EMBOSS: Project Meeting (Monday 18th Oct 2010)

EMBOSS: Project Meeting (Mon 18th October 10)

Attendees

EBI: Peter Rice, Alan Bleasby, Jon Ison, Michael Schuster
Visitors:
Apologies: Mahmut Uludag,

1. Minutes of the last meeting

Minutes of the meeting of 11th October 2010 are here.

2. Maintenance etc.

2.1 Applications

2.2 Libraries

Peter has renamed the "gff" feature definition files to "gff2" as the default is now "gff3".

2.3 Other

Alan has updated the configuration files to support large files. We need to announce the new system-specific configurations and get feedback from developers.

3. New developments

3.1 Axis2C

Mahmut is using the AJAX ajdom code for document parsing. It may be possible to enrich some methods, for example to process lists of features in DASGFF.

An alternative is the axiom (axis XML) library for SOAP results which provides an easy way to retrieve values deep within the XML structure. Mahmut reported that axis2 has a very granular architecture with many libraries required even for a simple application.

The GSOAP library requires 11 functions in stubs to create a simple interface. The Axis2 interface is more natural, avoiding stub code.

Alan has received no reply from the GSOAP author on licensing issues. There are no problems with using Axis2 as there is no need to import code. Axis2 is a more recent project, from the Apache group, and is considered to be a more reliable choice.

Mahmut noted that Jemboss uses a Java version of axis1.

3.2 Data access methods

Alan is looking at alternative indexing methods. So far, B+ trees look to be the best for identifiers and accessions. Long keys are problematic. There are free text compressed indexing methods used in bibliographic searching. Indexes are compressed and fast, using Huffman-encoding with a size approximately 50% of the original source text. The MG system (Managing gigabytes) has been used for image searches

3.3 EDAM

Jon noted a request from Matus to add BioXSD as an input/output format for sequences and features.

3.4 Data types

Peter has split the ajfeat code into data, read and write source files as for other data types.

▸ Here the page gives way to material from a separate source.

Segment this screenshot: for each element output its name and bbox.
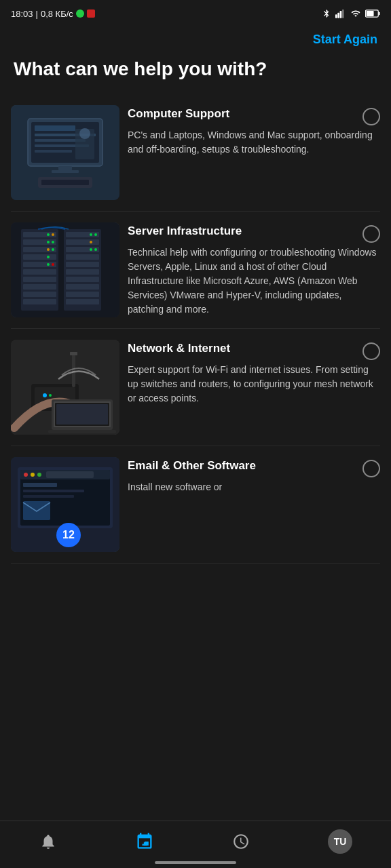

For text data, the input is stored as strings for each input line and copied on output. Parsers can be added to handle HTML or XML markup.

4. Administration

The file server is online again. The temporary user home directories have been removed.

5.0 Documentation and training

5.1 Books

Alan has essentially completed the replies to the copy editor for the Administrators' Guide.

Jon is looking into indexing. We can create an index of terms, but also need to identify the final page numbers. We need more discussion with the publishers on the best way to send index data.

6. User queries and answers

All done.

7. AOB

None.

8. Date Of Next Meeting

The next EMBOSS meeting will be on Monday 25th October. Peter will be away.